More than 100 Afghans have arrived in the UK after being airlifted out of a neighbouring country by the RAF.
Two evacuation flights arrived in the UK carrying Afghans and British nationals, the Ministry of Defence (MoD) said.
While repatriation flights and individual relocations have been taking place since the end of August, the two airlifts were the first military relocations since the end of the evacuation from Kabul, known as Operation Pitting.
Defence Secretary Ben Wallace said the flights mark the beginning of more rescue missions to help those in need.
“In August we worked tirelessly to airlift more than 15,000 vulnerable Afghans and British nationals from Kabul to the UK," he said.
“As I made clear at the time, our commitment to the Afghan people did not end there. We are determined to do right by those who supported our Armed Forces for so many years and others who are at risk.
“These flights mark the beginning of what will be an enduring effort to relocate and support those who need our help.”
The MoD said more than 102 people had left Afghanistan from the unnamed third country across two flights, which have both now landed in the UK.
The department said those on board – vulnerable Afghans who fall under the Afghan Relocations and Assistance Policy (Arap) who are eligible for relocation to the UK, and British nationals – will now receive support, if needed.

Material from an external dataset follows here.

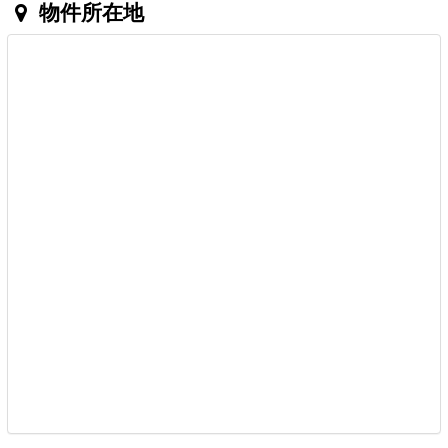
物件所在地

Further flights are due to arrive in the UK in the coming weeks, with more eligible people on board.
On Saturday, Sweden's minister for international development co-operation, Per Olsson Fridh, said Afghanistan was on the brink of economic collapse.
"My concern is that the country is on the brink of collapse and that collapse is coming faster than we thought," he said, adding that economic freefall could provide an environment for terror groups to thrive.
The 27-country European Union, which includes Sweden, has increased humanitarian aid to Afghanistan since the Taliban came back to power but has halted its development assistance, a measure taken by many other countries and the World Bank.
The Red Cross on Friday urged the international community to engage with the Taliban, saying aid groups on their own could only provide temporary solutions.